== Required action ==
Each line of the material below is to be written out exactly. Leave out any picture.

Records provided Block Start

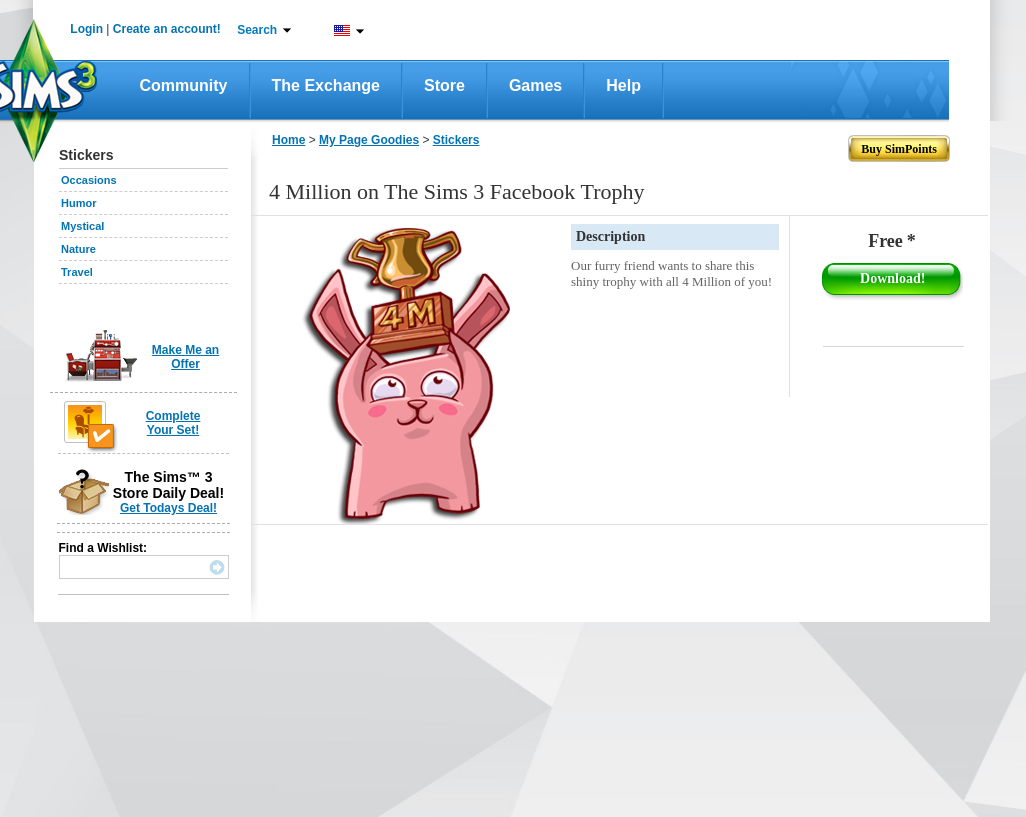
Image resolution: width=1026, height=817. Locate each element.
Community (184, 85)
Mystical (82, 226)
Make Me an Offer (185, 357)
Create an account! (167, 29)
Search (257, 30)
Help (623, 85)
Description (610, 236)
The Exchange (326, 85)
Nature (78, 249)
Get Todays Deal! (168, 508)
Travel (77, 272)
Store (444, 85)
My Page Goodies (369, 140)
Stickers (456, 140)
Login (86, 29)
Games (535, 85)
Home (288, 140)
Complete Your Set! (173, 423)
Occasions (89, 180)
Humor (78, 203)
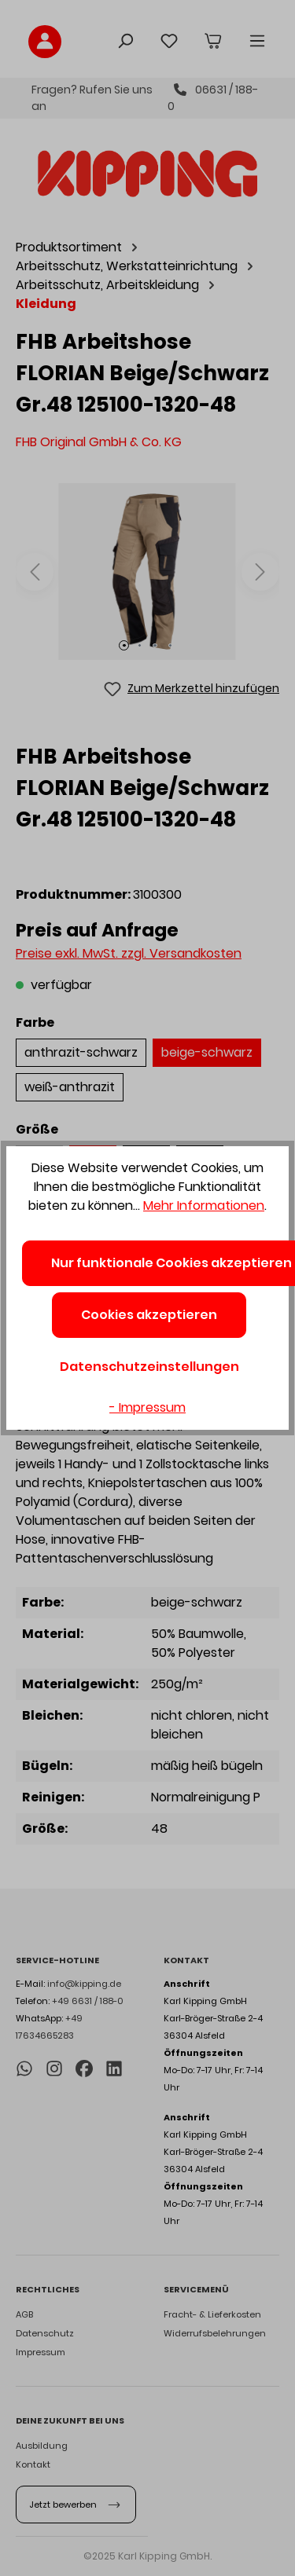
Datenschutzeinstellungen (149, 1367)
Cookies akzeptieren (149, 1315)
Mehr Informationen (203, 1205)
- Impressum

Records provided Block End

== Result ==
Image resolution: width=1026, height=817. Locate each element.
Community (184, 85)
Mystical (82, 226)
Make Me an Offer (185, 357)
Create an account! (167, 29)
Search (257, 30)
Help (623, 85)
Description (610, 236)
The Exchange (326, 85)
Nature (78, 249)
Get Todays Deal! (168, 508)
Travel (77, 272)
Store (444, 85)
My Page Goodies (369, 140)
Stickers (456, 140)
Login (86, 29)
Games (535, 85)
Home (288, 140)
Complete Your Set! (173, 423)
Occasions (89, 180)
Humor (78, 203)
Datenschutzeinstellungen (149, 1367)
Cookies akzeptieren (149, 1315)
Mehr Informationen (203, 1205)
- Impressum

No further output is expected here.